5. 3. Des politiques linguistiques au service de la chose publique

L’édification politique des États doit autant à l’élaboration par les juristes d’un sentiment d’appartenance, qui, fonctionnant de manière verticale, génère l’obéissance inconditionnelle du sujet à son souverain, qu’à celui qu’engendre la langue commune, qui opère dans la direction horizontale, et cimente la société civile. La langue nationale relaye et redouble les constructions des politologues : son épanouissement rehausse la personne royale comme le gouvernement. Inversement, les chroniques, comme celles de Robert de Gloucester ou de Higden, évoquent souvent les situations linguistiques.

Ce n’est pas un hasard si Alphonse X et Charles V, souverains qui mettent en place une politique de traduction, sont de ceux qui élèvent les langues scripturaires au rang de langue des chancelleries. En effet, les politiques de traduction, en équipant les langues, les rendent aptes à de nouveaux usages, comme celui de l’administration et de la politique. Car les chancelleries sont des lieux de culture dans la mesure où elles ont charge de l’écriture et de l’expédition des actes au nom du pape, du prince, ou de la communauté urbaine. Si le personnel de ces institutions est au départ composé de clercs formés sur le tas qui assument des tâches administratives, il va peu à peu être remplacé par des lettrés dont la formation est de plus en plus aboutie. En Allemagne et en Italie, ce sont les luttes intestines entre le Pape et Frédéric II qui vont générer ce changement, le 13e siècle transformant peu à peu la culture en arme politique.
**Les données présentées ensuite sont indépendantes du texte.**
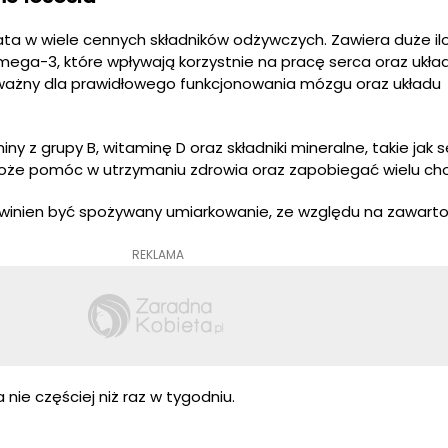
ata w wiele cennych składników odżywczych. Zawiera duże ilo
ga-3, które wpływają korzystnie na pracę serca oraz układ
ważny dla prawidłowego funkcjonowania mózgu oraz układu
y z grupy B, witaminę D oraz składniki mineralne, takie jak se
może pomóc w utrzymaniu zdrowia oraz zapobiegać wielu c
winien być spożywany umiarkowanie, ze względu na zawartoś
REKLAMA
 nie częściej niż raz w tygodniu.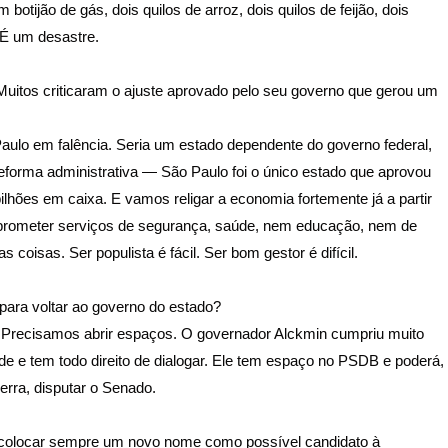
tijão de gás, dois quilos de arroz, dois quilos de feijão, dois
 É um desastre.
 Muitos criticaram o ajuste aprovado pelo seu governo que gerou um
aulo em falência. Seria um estado dependente do governo federal,
reforma administrativa — São Paulo foi o único estado que aprovou
lhões em caixa. E vamos religar a economia fortemente já a partir
prometer serviços de segurança, saúde, nem educação, nem de
 coisas. Ser populista é fácil. Ser bom gestor é difícil.
ara voltar ao governo do estado?
 Precisamos abrir espaços. O governador Alckmin cumpriu muito
 e tem todo direito de dialogar. Ele tem espaço no PSDB e poderá,
rra, disputar o Senado.
 colocar sempre um novo nome como possível candidato à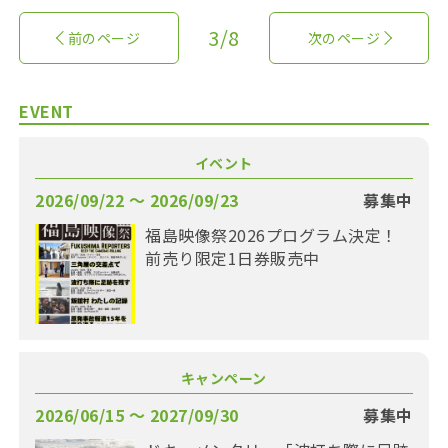
3/8
前のページ
次のページ
EVENT
イベント
2026/09/22 〜 2026/09/23
募集中
福島映像祭2026プログラム決定！
前売り限定1日券販売中
キャンペーン
2026/06/15 〜 2027/09/30
募集中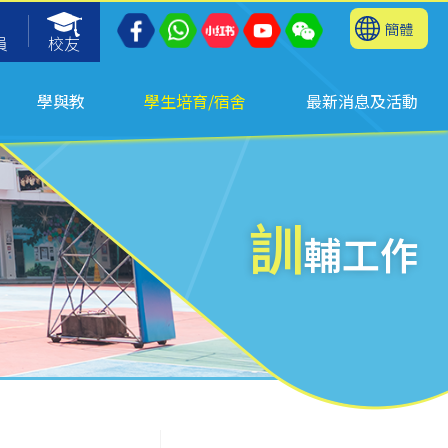
簡體
員
校友
學與教
學生培育/宿舍
最新消息及活動
訓
輔工作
En France, l’augmentation des actes royaux sous Philippe le Bel modifie le recrutement des chancelleries. Au milieu du 14e siècle, c’est la chancellerie d’Avignon, au personnel universitaire brillant, qui donne le ton. La culture des chancelleries atteint son apogée en France comme en Italie à la fin du 14e siècle, la nouvelle culture favorisant le beau style comme la culture littéraire. Non seulement les chancelleries rédigent les écrits techniques, mais elles prennent peu à peu en charge la rédaction en vulgaire de textes de propagande, de chroniques et d’histoires du pays (cf. Beaune (1999 : 234-237)).